━━━ DATA FOR THIS TASK

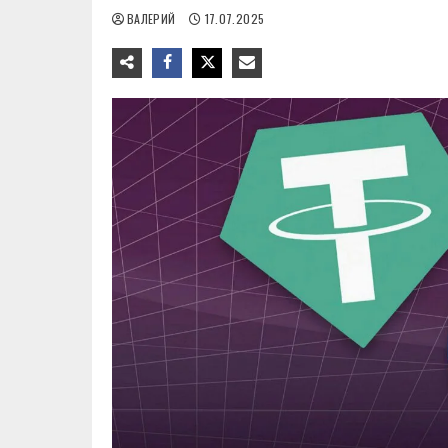
ВАЛЕРИЙ
17.07.2025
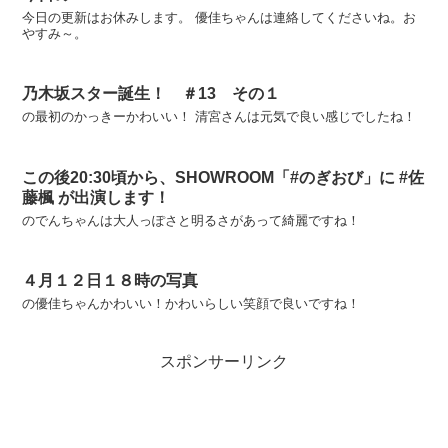
今日の更新はお休みします。 優佳ちゃんは連絡してくださいね。お
やすみ～。
乃木坂スター誕生！ ＃13 その１
の最初のかっきーかわいい！ 清宮さんは元気で良い感じでしたね！
この後20:30頃から、SHOWROOM「#のぎおび」に #佐
藤楓 が出演します！
のでんちゃんは大人っぽさと明るさがあって綺麗ですね！
４月１２日１８時の写真
の優佳ちゃんかわいい！かわいらしい笑顔で良いですね！
スポンサーリンク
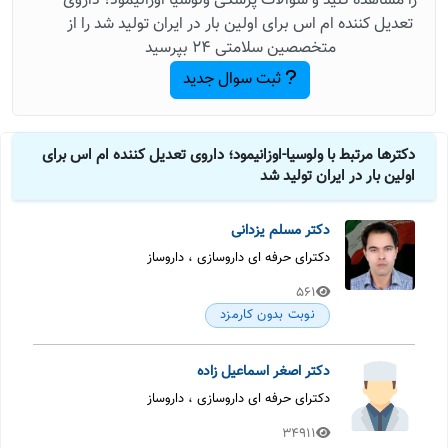
را مشاهده کنید و سوالات پزشکی ولوسیا-اوزانیمود؛ داروی
تعدیل کننده ام اس برای اولین بار در ایران تولید شد را از
متخصصین سلامتی 24 بپرسید
ثبت سوال جدید
دکترها مرتبط با ولوسیا-اوزانیمود؛ داروی تعدیل کننده ام اس برای
اولین بار در ایران تولید شد
دکتر مسلم یزدانی
دکترای حرفه ای داروسازی ، داروساز
561
نوبت بدون کارمزد
دکتر اصغر اسماعیل زاده
دکترای حرفه ای داروسازی ، داروساز
34911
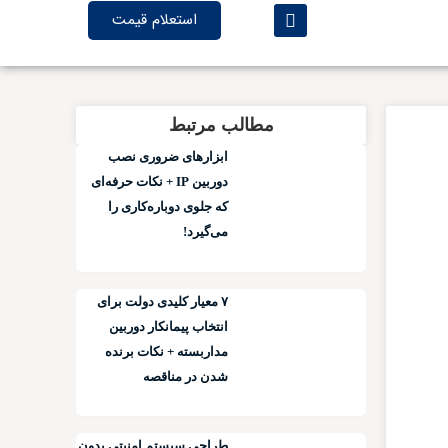
استعلام قیمت
مطالب مرتبط
ابزارهای ضروری نصب
دوربین IP + نکات حرفه‌ای
که جلوی دوباره‌کاری را
می‌گیرد!
۷ معیار کلیدی دولت برای
انتخاب پیمانکار دوربین
مداربسته + نکات برنده
شدن در مناقصه
طراحی سیستم امنیتی بدون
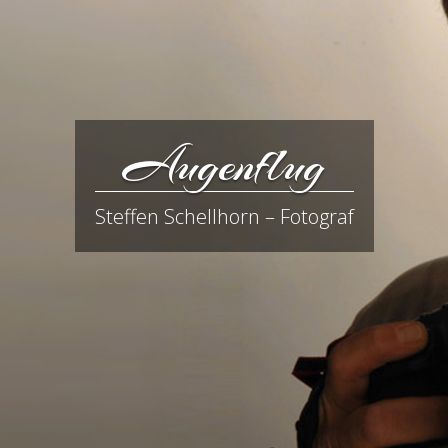
Augenflug
Steffen Schellhorn – Fotograf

━━━━━━

» EXERCISE BRIEF
For this exercise, repeat word for word only the lines from the one containing "４月１２日１８時の写真" through the end of the data, including both. Pictures do not go in the copy.

» ANSWER TO THIS PROBLEM
４月１２日１８時の写真
の優佳ちゃんかわいい！かわいらしい笑顔で良いですね！
スポンサーリンク
را مشاهده کنید و سوالات پزشکی ولوسیا-اوزانیمود؛ داروی
تعدیل کننده ام اس برای اولین بار در ایران تولید شد را از
متخصصین سلامتی 24 بپرسید
ثبت سوال جدید
دکترها مرتبط با ولوسیا-اوزانیمود؛ داروی تعدیل کننده ام اس برای
اولین بار در ایران تولید شد
دکتر مسلم یزدانی
دکترای حرفه ای داروسازی ، داروساز
561
نوبت بدون کارمزد
دکتر اصغر اسماعیل زاده
دکترای حرفه ای داروسازی ، داروساز
34911
استعلام قیمت
مطالب مرتبط
ابزارهای ضروری نصب
دوربین IP + نکات حرفه‌ای
که جلوی دوباره‌کاری را
می‌گیرد!
۷ معیار کلیدی دولت برای
انتخاب پیمانکار دوربین
مداربسته + نکات برنده
شدن در مناقصه
طراحی سیستم امنیتی بدون
Augenflug
Steffen Schellhorn – Fotograf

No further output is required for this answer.